One of the results was a bizarre circuit that wasn't really digital anymore, because the pieces were arranged to exploit ways in which the digital circuit was imperfect, forming a system that was actually analog and idiosyncratic to the test environment.

[0] https://www.damninteresting.com/on-the-origin-of-circuits/


This sounds like the kind of thing where Raymond Chen would write up a historically completely sensible rationale for why that code is the way it is.


Most likely cuplrit: AutoCAD.

AutoCAD did all manner of nasty things with floating point numbers in order to stash extra data into them. Denormals, NaNs and the like were painfully common. You had to make sure your trap handlers were fast or AutoCAD performance would suck and everybody would slag your computer.

AutoCAD was one of the banes of existence for the FX!32 guys.


Did AutoCAD ever run inside Windows 3.xx? From my vague recollection, it was a DOS program in those days that was launched outside of Windows, or am missing something?



If git had existed, one would anticipate the commit log for the code would read like a Lovecraftian descent into madness as the coder makes increasingly unhinged pleas to the Great Old Ones to accept the unit tests.


Having read plenty of version control system logs from around the turn of the millennium (i.e. when things were _far_ less crazy than 1987), I'd wager most of it would come in the form of commits marked “implemented EGA driver, faster AI in Reversi, improve FPU exception code”, aka “I'm done for today, committing”.
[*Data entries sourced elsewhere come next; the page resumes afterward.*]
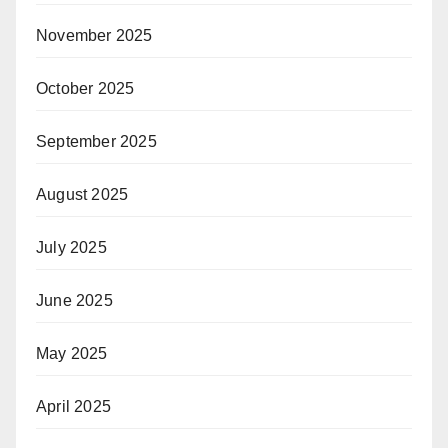
November 2025
October 2025
September 2025
August 2025
July 2025
June 2025
May 2025
April 2025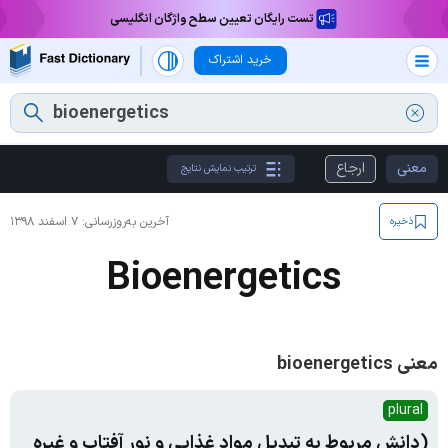
تست رایگان تعیین سطح واژگان انگلیسی
خرید اشتراک
معنی
ارجاع
ترتیب نمایش نتایج
آخرین به‌روزرسانی:
۷ اسفند ۱۳۹۸
ذخیره
Bioenergetics
معنی bioenergetics
plural
(دانش مربوط به تبدیل مواد غذایی و نور آفتاب و غیره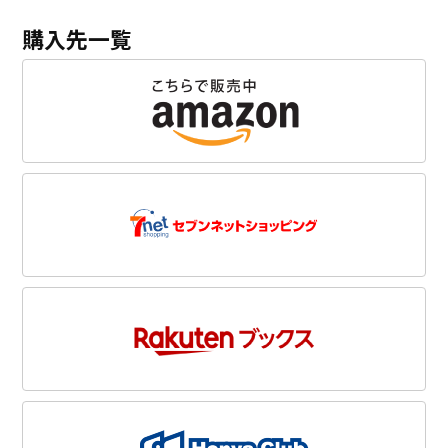
購入先一覧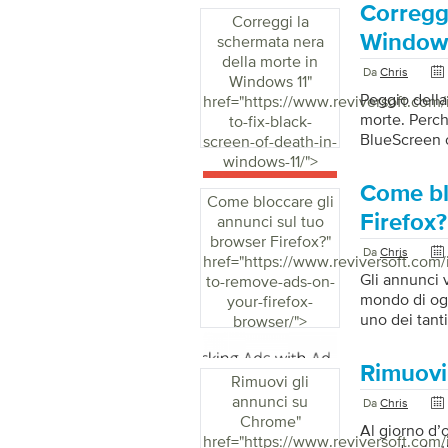
Correggi
venditori di 
Correggi la
prima parte s
Windows
schermata nera
viene visuali
della morte in
Da
Chris
Windows 11
"
Peggio della
href="https://www.reviversoft.com
morte. Perch
to-fix-black-
BlueScreen o
screen-of-death-in-
simile a div
windows-11/">
Death, senza
Come bl
intenzione d
Come bloccare gli
soluzioni che
Firefox?
annunci sul tuo
riavvia il c
browser Firefox?
"
Da
Chris
popolare che 
href="https://www.reviversoft.com
Gli annunci 
to-remove-ads-on-
mondo di ogg
your-firefox-
uno dei tant
browser/">
sui loro beni
esperienza d
Rimuovi
Firefox. È d
Rimuovi gli
interrotte e 
annunci su
Da
Chris
annunci dann
Chrome
"
Al giorno d’
Ad Remover c
href="https://www.reviversoft.com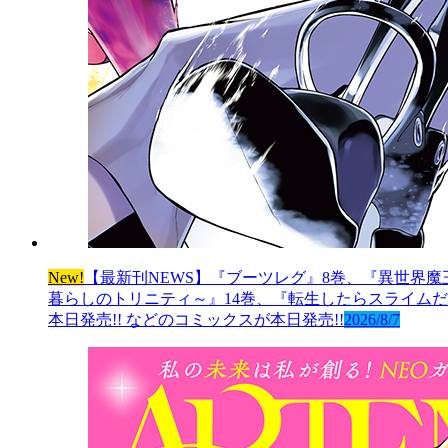
New!
【最新刊NEWS】『ブーツレグ』8巻、『異世界魔
暮らしのトリニティ～』14巻、『転生したらスライムだっ
本日発売!! などのコミックスが本日発売!!
2026/8/7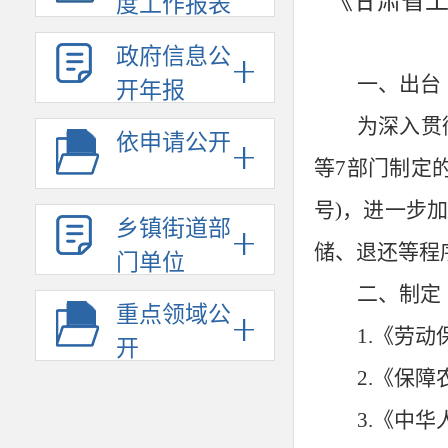
《甘肃省
度工作报表
政府信息公
一、出台
开年报
为深入贯
依申请公开
等
7
部门制定
号
)
，进一步加
乡镇街道部
储、退还等程
门单位
二、制定
重点领域公
1.
《劳动
开
2.
《保障
3.
《中华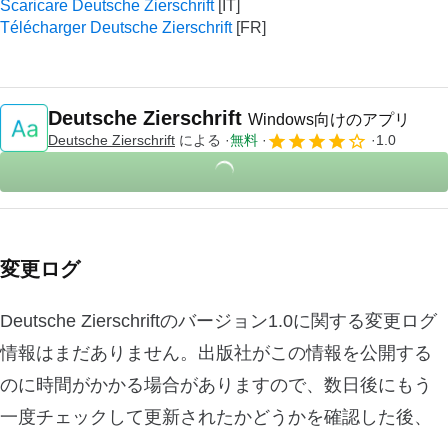
Scaricare Deutsche Zierschrift
Télécharger Deutsche Zierschrift
Deutsche Zierschrift
Windows向けのアプリ
Deutsche Zierschrift
による
無料
1.0
変更ログ
Deutsche Zierschriftのバージョン1.0に関する変更ログ
情報はまだありません。出版社がこの情報を公開する
のに時間がかかる場合がありますので、数日後にもう
一度チェックして更新されたかどうかを確認した後、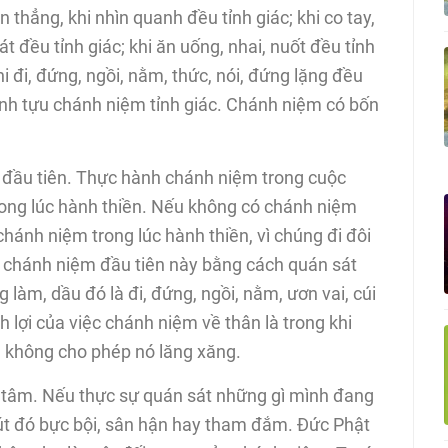
nhìn thẳng, khi nhìn quanh đều tỉnh giác; khi co tay,
át đều tỉnh giác; khi ăn uống, nhai, nuốt đều tỉnh
 khi đi, đứng, ngồi, nằm, thức, nói, đứng lặng đều
hành tựu chánh niệm tỉnh giác. Chánh niệm có bốn
đầu tiên. Thực hành chánh niệm trong cuộc
trong lúc hành thiền. Nếu không có chánh niệm
chánh niệm trong lúc hành thiền, vì chúng đi đôi
n chánh niệm đầu tiên này bằng cách quán sát
làm, dầu đó là đi, đứng, ngồi, nằm, ươn vai, cúi
 lợi của việc chánh niệm về thân là trong khi
, không cho phép nó lăng xăng.
óa tâm. Nếu thực sự quán sát những gì mình đang
út đó bực bội, sân hận hay tham đắm. Đức Phật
Which makes sense, in a way. Most (all?) of the popular version control systems back then were centralized, and required the central server to even make a commit. Even Subversion, a "better CVS", required this. When you have to wait several seconds (or more) to make a commit, and you couldn't edit things to tidy up history after the fact, you tended to make commits much less often.

I kinda take git for granted now, where commits happen in a fraction of a second. Sometimes it's hard to remember what a pain it was using CVS, and even SVN.


Wish this was more common. I really want to build a collection of such "unhinged religious text" commits. Right now I only know of one example: the mpv locale commit.


For context, since I hadn't seen this before: https://github.com/mpv-player/mpv/commit/1e70e82baa9193f6f02...

(advisory: _lots_ of profanity)


I didn't want to link it because if I did I'd feel the need to read the entire commit again. Which I just did.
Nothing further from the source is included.